- EXERCISE DIRECTIONS -
Here the job is to print all of the entries below verbatim and leave out any picture.

- STUDY MATERIAL -

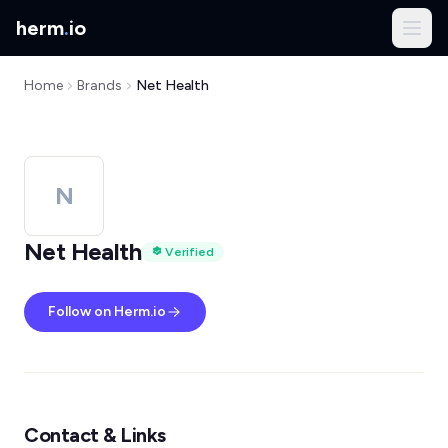
herm
.
io
Home
Brands
Net Health
N
Net Health
Verified
Follow on Herm.io
Contact & Links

- ANSWER TO THIS EXERCISE -
herm
.
io
Home
Brands
Net Health
N
Net Health
Verified
Follow on Herm.io
Contact & Links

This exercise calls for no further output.